Friday, September 05, 2008

I've got my Ughs on, the ones I bought for January in St. Petersburg Russia. My feet are still freezing, the sky glows gray, it doesn't seem like it's going to hit any eighty degrees today. I'm preparing to go south to Oregon to reach high school kids with poetry, change their lives with poetry, fire them up, wake them up with poetry, but my feet are cold and I have to go to the bathroom. People I do not know have been living in my house for weeks, several groups of them. What do I think about this? I feel invaded, but squelch that since there is money in it, since my husband has relaxed into thinking about what he might like to do instead of what he must to keep us afloat, working a job he's grown to hate.

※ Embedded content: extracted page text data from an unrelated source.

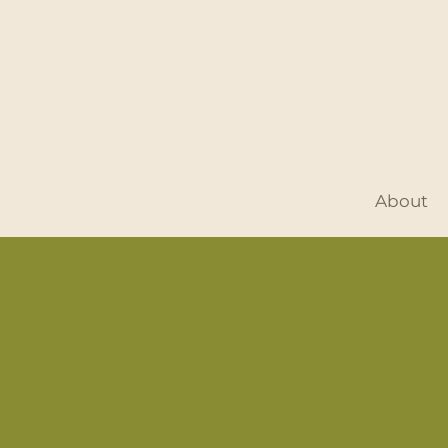
About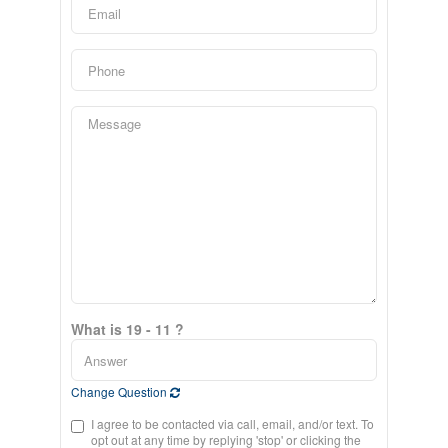
What is 19 - 11 ?
Change Question
I agree to be contacted via call, email, and/or text. To
opt out at any time by replying 'stop' or clicking the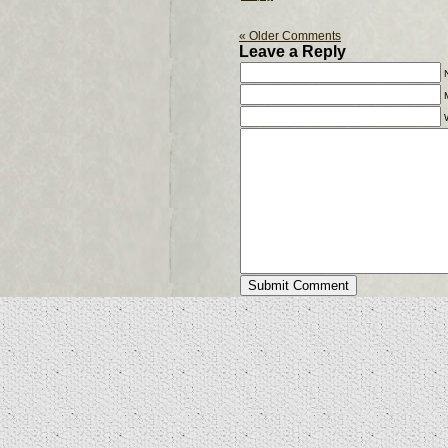
« Older Comments
Leave a Reply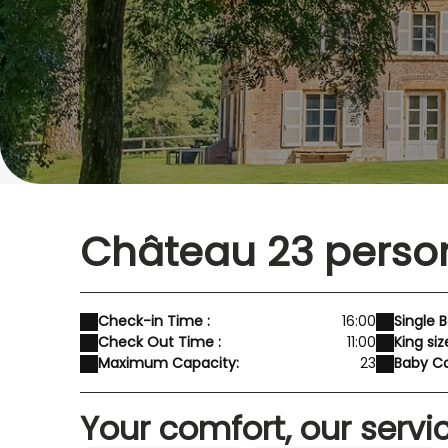
Château 23 perso
Check-in Time :
16:00
Single B
Check Out Time :
11:00
King siz
Maximum Capacity:
23
Baby Co
Your comfort, our servi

I just read on the heel of my lambswool boot that I'm wearing Uggs. I prefer Ughs since that's how I feel about cold feet. I have such cold feet.

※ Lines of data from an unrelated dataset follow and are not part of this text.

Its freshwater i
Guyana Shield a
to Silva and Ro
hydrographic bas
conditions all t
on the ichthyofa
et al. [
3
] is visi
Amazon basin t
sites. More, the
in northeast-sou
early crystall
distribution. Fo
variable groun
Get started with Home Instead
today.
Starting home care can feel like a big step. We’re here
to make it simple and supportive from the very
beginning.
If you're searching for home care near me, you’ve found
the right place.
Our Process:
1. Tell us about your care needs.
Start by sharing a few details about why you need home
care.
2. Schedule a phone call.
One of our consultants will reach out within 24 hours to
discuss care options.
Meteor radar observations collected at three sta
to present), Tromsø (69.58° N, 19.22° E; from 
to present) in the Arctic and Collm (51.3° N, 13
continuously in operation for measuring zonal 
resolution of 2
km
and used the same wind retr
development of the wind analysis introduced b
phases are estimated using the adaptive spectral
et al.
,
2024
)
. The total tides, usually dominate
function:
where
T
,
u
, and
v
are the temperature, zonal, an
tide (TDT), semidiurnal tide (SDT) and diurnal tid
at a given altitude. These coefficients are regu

Last night my friend told me about getting radioactive iodine treatment for her thyroid cancer. She always used to be cold - wore her wool coat in restaurants in summer. After the 18 hours she spent in isolation in a room where everything was covered in paper so she wouldn't irradiate it, where another woman stood six feet away and pointed a geiger counter at her, where she sat behind the yellow danger! radiation! tape, she isn't cold anymore. She wanders her living room on cool days in a tank top and shorts.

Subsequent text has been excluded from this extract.